I love spring anywhere, but if I could choose I would always greet it in a garden. – Ruth Stout
|Now that's a lot of wood hyacinths. Photo: Rob Rover, Flickr ccl|
I'm always amazed when the wood hyacinths bloom. Even though I know they're in my garden, they always seem to sneak up on me. For much of the Spring they're just some uninteresting leaves. Then all of a sudden stalks shoot up and are quickly followed by blooms. Many stalks and many blooms!
|Photo: Naill McAuley, Flickr ccl|
Wood hyacinth (Hyacinthoides hispanica or Scilla hispanicus) are native to southwestern Europe and Northern Africa. They are remarkably hardy, surviving in USDA Zone 3 through 8. They are one of the tallest Scilla and the last to bloom. Wood hyacinth flowers range in colour from pink, to white, and light to dark blue, so there's essentially a colour for nearly everyone's taste. Sorry, no reds, oranges or yellows...
Wood hyacinths are a member of the scilla family. Scilla (or Squill) are bulb-forming perennial plants native to woodlands, subalpine meadows, and seashores throughout Europe and Asia.
Clumps of wood hyacinth bulbs produce inch-wide, strap-like leaves which splay (rather unimpressively) out to the ground. Never fear, the display is yet to come. Magically, up from the centre arises multiple flower stems, each often in excess of 12 inches in height. Hanging from the sturdy stems are stunning clusters of nodding, bell-shaped flowers.
The flowers actually bear striking similarity to those of the cultivated varieties of hyacinth (Hyacinthus) with which we are much more familiar, but they are much more sparse on the stem. In fact before I actually knew what they were I often thought they may be garden hyacinths that had become old and tired, or were in poor growing conditions.

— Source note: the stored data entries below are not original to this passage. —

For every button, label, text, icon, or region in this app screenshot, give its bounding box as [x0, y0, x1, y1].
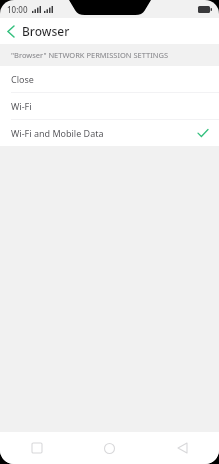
button[interactable]: Recents	[0, 432, 73, 464]
staticText: "Browser" NETWORK PERMISSION SETTINGS	[11, 50, 169, 60]
staticText: Wi-Fi	[11, 100, 32, 112]
staticText: Close	[11, 73, 34, 85]
button[interactable]: Home	[73, 432, 146, 464]
button[interactable]: Back	[0, 18, 22, 44]
staticText: 10:00	[7, 4, 28, 15]
staticText: Browser	[22, 23, 70, 39]
button[interactable]: Wi-Fi and Mobile Data	[0, 120, 219, 146]
button[interactable]: Wi-Fi	[0, 93, 219, 119]
button[interactable]: Back	[146, 432, 219, 464]
button[interactable]: Close	[0, 66, 219, 92]
staticText: Wi-Fi and Mobile Data	[11, 127, 104, 139]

I wasn't until I inherited some clumps and started paying attention to them that their true beauty started to become clear.
|Photo: Timothy Valentine,|
Often found in bulb catalogs under Scilla campanulata or Endymion hispanicus (older names), wood hyacinths have been reclassified as Hyacinthoides hispanica. The new name is appropriate because of their resemblance to true hyacinths. Although their fragrance is light compared with that of traditional garden hyacinths, wood hyacinths are much more vigorous and will increase year after year if given the right conditions.
Wood hyacinths are quite care free. Just plant and forget. They do look best in "colonies" so make sure you plant 8-16 bulbs per location, or you will be waiting years for impressive clumps.
They are excellent for woodland plantings, perennial beds, wildflower gardens or even among shrubs. Wood hyacinths live for many years and over time form impressive clumps that naturalize well, providing color and contrast in shady areas.
Plant wood hyacinths beneath large trees in partial shade, and combine them with other shade-tolerant perennials, such as ferns, hostas, and woodland phlox. They are also lovely mingling with evergreen ground covers, such as periwinkle (Vinca minor) or pachysandra. Or plant them at the bases of colorful spring-flowering shrubs, such as azalea and forsythia.
|Photo: Vicky TGAW, Flickr ccl|
Before planting, enrich your soil with organic matter. Set bulbs about 5 inches deep. Each spring, clip off old flowers and let the leaves ripen through midsummer, when they turn yellow and die back. Pest and disease problems are rare.
Wood hyacinths dislike too much disturbance. Do not dig or divide the plants unless really necessary. You will have to dig deep, as wood hyacinths have a way of going deeper into the ground as they multiply.
If you must divide or move, lift the bulbs in early summer after the foliage turns yellow and dies back. Replant the bulbs immediately or store in a dry medium (like wood shavings/sawdust) for fall planting.
All in all, wood hyacinths are a beautiful shade-loving flower that will brighten the corners of your garden as summer plants are waiting their turn.